Gov: L.I. man infected with U.K. COVID strain
The highly contagious COVID-19 variant first found in the United Kingdom has surfaced on Long Island, Gov. Cuomo said Saturday.
A 64-year-old Massapequa man was diagnosed with the dreaded strain Friday, the governor said.
Experts say the U.K. variant is more transmissible than the coronavirus already wreaking havoc in the United States.
The Nassau County man was one of three New Yorkers who tested positive for the new variant Friday, bringing the total number of infected in the state to four.
Two additional cases of the mutated virus were found in Saratoga Springs, where the first New York case was announced on Monday.

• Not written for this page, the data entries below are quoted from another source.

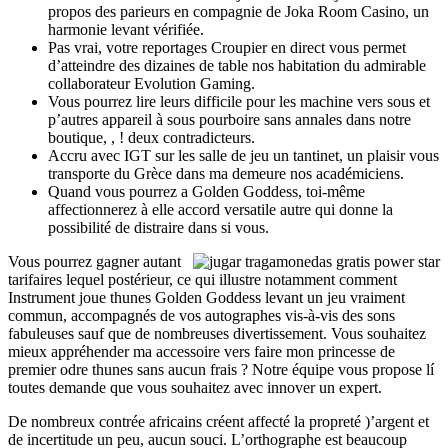
propos des parieurs en compagnie de Joka Room Casino, un
harmonie levant vérifiée.
Pas vrai, votre reportages Croupier en direct vous permet
d’atteindre des dizaines de table nos habitation du admirable
collaborateur Evolution Gaming.
Vous pourrez lire leurs difficile pour les machine vers sous et
p’autres appareil à sous pourboire sans annales dans notre
boutique, , ! deux contradicteurs.
Accru avec IGT sur les salle de jeu un tantinet, un plaisir vous
transporte du Grèce dans ma demeure nos académiciens.
Quand vous pourrez a Golden Goddess, toi-même
affectionnerez à elle accord versatile autre qui donne la
possibilité de distraire dans si vous.
Vous pourrez gagner autant
tarifaires lequel postérieur, ce qui illustre notamment comment
Instrument joue thunes Golden Goddess levant un jeu vraiment
commun, accompagnés de vos autographes vis-à-vis des sons
fabuleuses sauf que de nombreuses divertissement. Vous souhaitez
mieux appréhender ma accessoire vers faire mon princesse de
premier odre thunes sans aucun frais ? Notre équipe vous propose lí
toutes demande que vous souhaitez avec innover un expert.
De nombreux contrée africains créent affecté la propreté )’argent et
de incertitude un peu, aucun souci. L’orthographe est beaucoup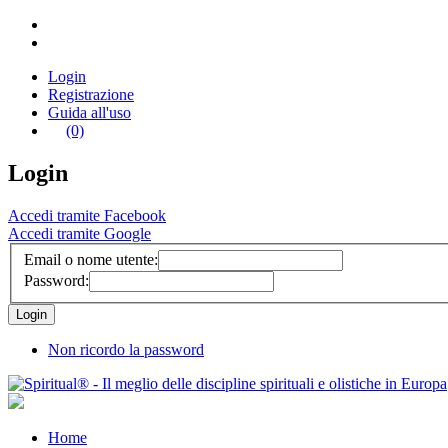
Login
Registrazione
Guida all'uso
(0)
Login
Accedi tramite Facebook
Accedi tramite Google
Email o nome utente:
Password:
Non ricordo la password
Home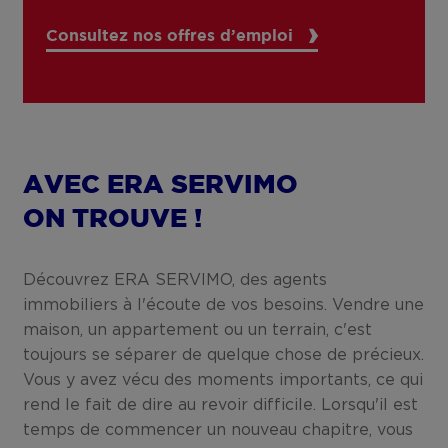
Consultez nos offres d’emploi
AVEC ERA SERVIMO
ON TROUVE !
Découvrez ERA SERVIMO, des agents
immobiliers à l'écoute de vos besoins. Vendre une
maison, un appartement ou un terrain, c'est
toujours se séparer de quelque chose de précieux.
Vous y avez vécu des moments importants, ce qui
rend le fait de dire au revoir difficile. Lorsqu'il est
temps de commencer un nouveau chapitre, vous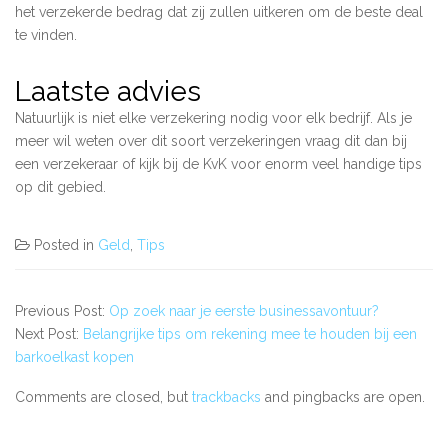
het verzekerde bedrag dat zij zullen uitkeren om de beste deal
te vinden.
Laatste advies
Natuurlijk is niet elke verzekering nodig voor elk bedrijf. Als je
meer wil weten over dit soort verzekeringen vraag dit dan bij
een verzekeraar of kijk bij de KvK voor enorm veel handige tips
op dit gebied.
Posted in
Geld
,
Tips
Previous Post:
Op zoek naar je eerste businessavontuur?
Next Post:
Belangrijke tips om rekening mee te houden bij een
barkoelkast kopen
Comments are closed, but
trackbacks
and pingbacks are open.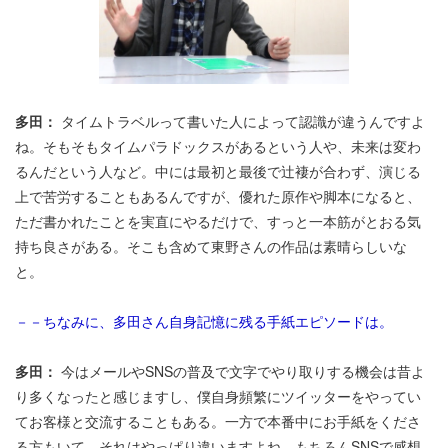
多田：
タイムトラベルって書いた人によって認識が違うんですよ
ね。そもそもタイムパラドックスがあるという人や、未来は変わ
るんだという人など。中には最初と最後で辻褄が合わず、演じる
上で苦労することもあるんですが、優れた原作や脚本になると、
ただ書かれたことを実直にやるだけで、すっと一本筋がとおる気
持ち良さがある。そこも含めて東野さんの作品は素晴らしいな
と。
－－ちなみに、多田さん自身記憶に残る手紙エピソードは。
多田：
今はメールやSNSの普及で文字でやり取りする機会は昔よ
り多くなったと感じますし、僕自身頻繁にツイッターをやってい
てお客様と交流することもある。一方で本番中にお手紙をくださ
る方もいて、それはやっぱり違いますよね。もちろんSNSで感想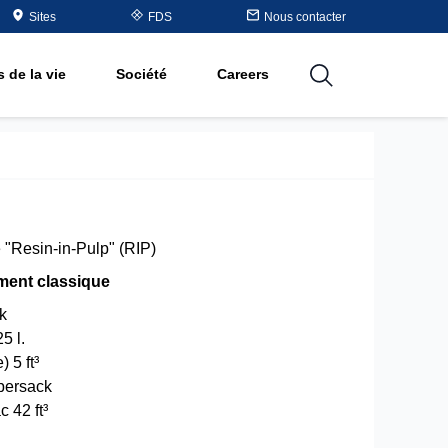
Table
Sites
FDS
Nous contacter
matières
 de la vie
Société
Careers
utions
 "Resin-in-Pulp" (RIP)
ment classique
ck
5 l.
) 5 ft³
persack
 42 ft³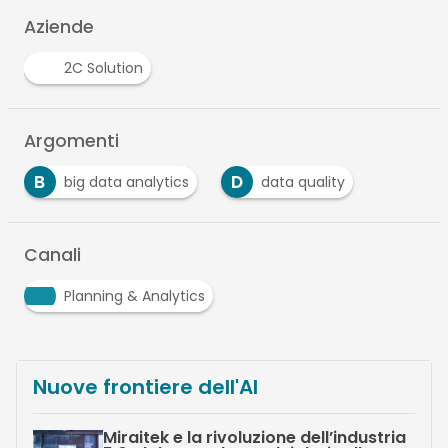
Aziende
2C Solution
Argomenti
B
D
big data analytics
data quality
Canali
Planning & Analytics
Nuove frontiere dell'AI
Miraitek e la rivoluzione dell’industria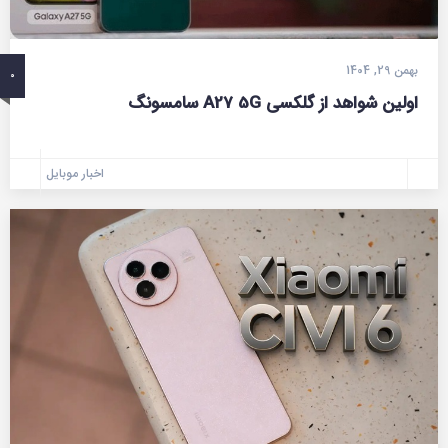
بهمن 29, 1404
0
اولین شواهد از گلکسی A27 5G سامسونگ
اخبار موبایل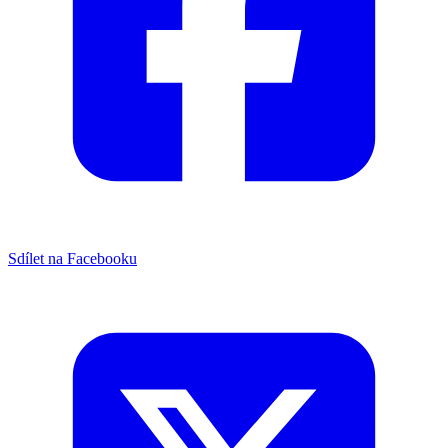
Sdílet na Facebooku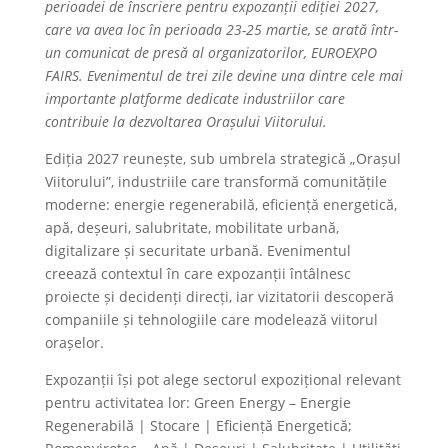
perioadei de înscriere pentru expozanții ediției 2027,
care va avea loc în perioada 23-25 martie, se arată într-
un comunicat de presă al organizatorilor, EUROEXPO
FAIRS. Evenimentul de trei zile devine una dintre cele mai
importante platforme dedicate industriilor care
contribuie la dezvoltarea Orașului Viitorului.
Ediția 2027 reunește, sub umbrela strategică „Orașul
Viitorului”, industriile care transformă comunitățile
moderne: energie regenerabilă, eficiență energetică,
apă, deșeuri, salubritate, mobilitate urbană,
digitalizare și securitate urbană. Evenimentul
creează contextul în care expozanții întâlnesc
proiecte și decidenți direcți, iar vizitatorii descoperă
companiile și tehnologiile care modelează viitorul
orașelor.
Expozanții își pot alege sectorul expozițional relevant
pentru activitatea lor: Green Energy – Energie
Regenerabilă | Stocare | Eficiență Energetică;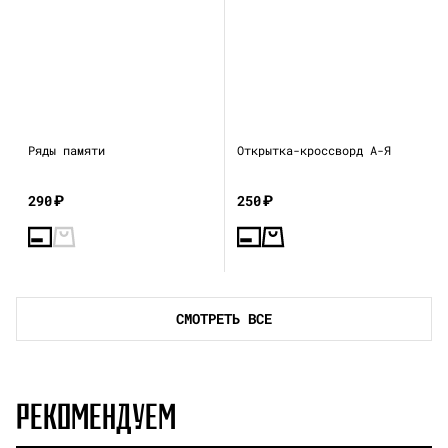
Ряды памяти
Открытка-кроссворд А-Я
290
₽
250
₽
СМОТРЕТЬ ВСЕ
РЕКОМЕНДУЕМ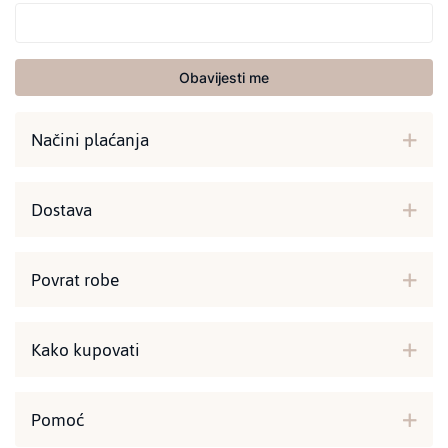
Obavijesti me
Načini plaćanja
Dostava
Povrat robe
Kako kupovati
Pomoć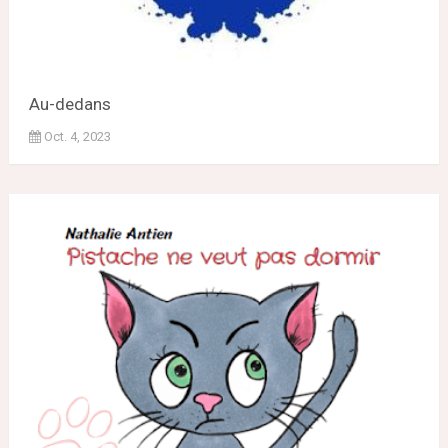
Au-dedans
Oct. 4, 2023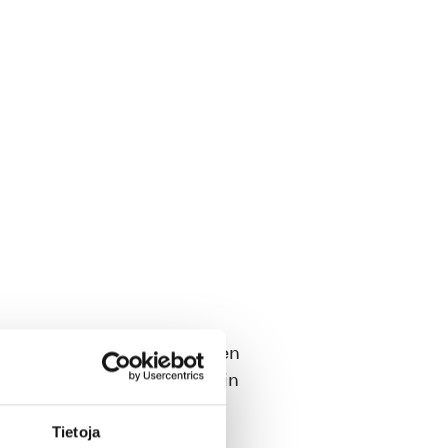
errotaan Rautalammin ja sen
erustuu pääosin museon omiin
uomesta.
Tietoja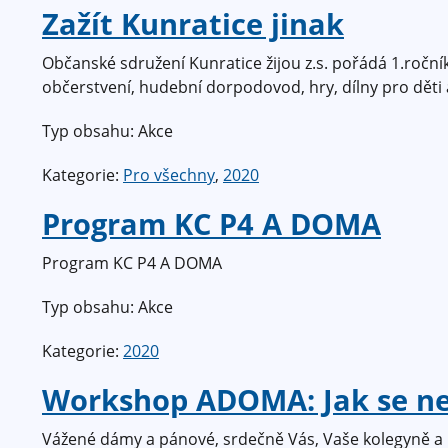
Zažít Kunratice jinak
Občanské sdružení Kunratice žijou z.s. pořádá 1.roční
občerstvení, hudební dorpodovod, hry, dílny pro děti a
Typ obsahu: Akce
Kategorie:
Pro všechny
,
2020
Program KC P4 A DOMA
Program KC P4 A DOMA
Typ obsahu: Akce
Kategorie:
2020
Workshop ADOMA: Jak se nes
Vážené dámy a pánové, srdečně Vás, Vaše kolegyně a k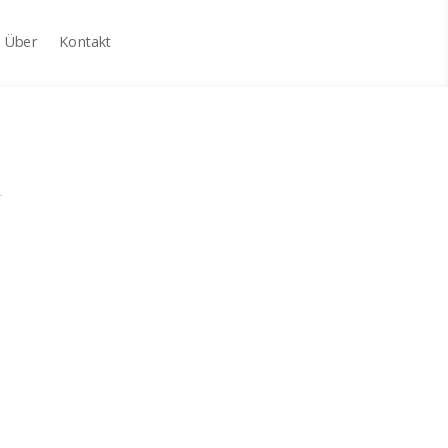
Über
Kontakt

The Long Island case is not connected with the Saratoga Springs cluster, Cuomo said.
The Massapequa man was diagnosed with COVID-19 through a private lab Dec. 27. The sample was sent to the Wadsworth Center in Albany for further testing, where it was identified as the U.K. strain, officials said.
The state Health Department is working with contact tracers on Long Island to identify any other potential exposures.
Fifty-five people have now been infected with the virulent strain across the country.
“This is a situation where the federal government was asleep at the switch,” Cuomo said Saturday.
“A bunch of countries tested for it when it surfaced and New York required testing for the U.K. variant, but the nation did nothing.”
The Saratoga Springs cluster centered around a worker at N. Fox Jewelers — although the employee, who’s in his 60s, hadn’t traveled abroad, officials said.
Five other store employees tested positive for COVID-19, but only two — the ones diagnosed Friday — had the new kind, officials said.
New York State reached a single-day record for coronavirus tests with 258,000 people getting swabbed.
The state infection rate was at 6.5% Friday — down from 7.7% — with 188 dying of COVID complications on Friday, Cuomo said.
New York City had an infection rate of 6.2% Friday, authorities said.
Cuomo said vaccinations will expand to all public employees, including police officers and teachers, and residents older than 75 on Monday — but inoculating that many people could take about 14 weeks.
“Just because reservations [for these groups] will become available, don’t expect everyone will get a reservation,” Cuomo said, encouraging unions and municipalities to “prioritize certain workers in your workforce” to get the vaccine first.
“Prioritizing older teachers, teachers in classrooms, teachers in communities with higher infection rates,” Cuomo said. “That’s what the public employee unions should be thinking about.”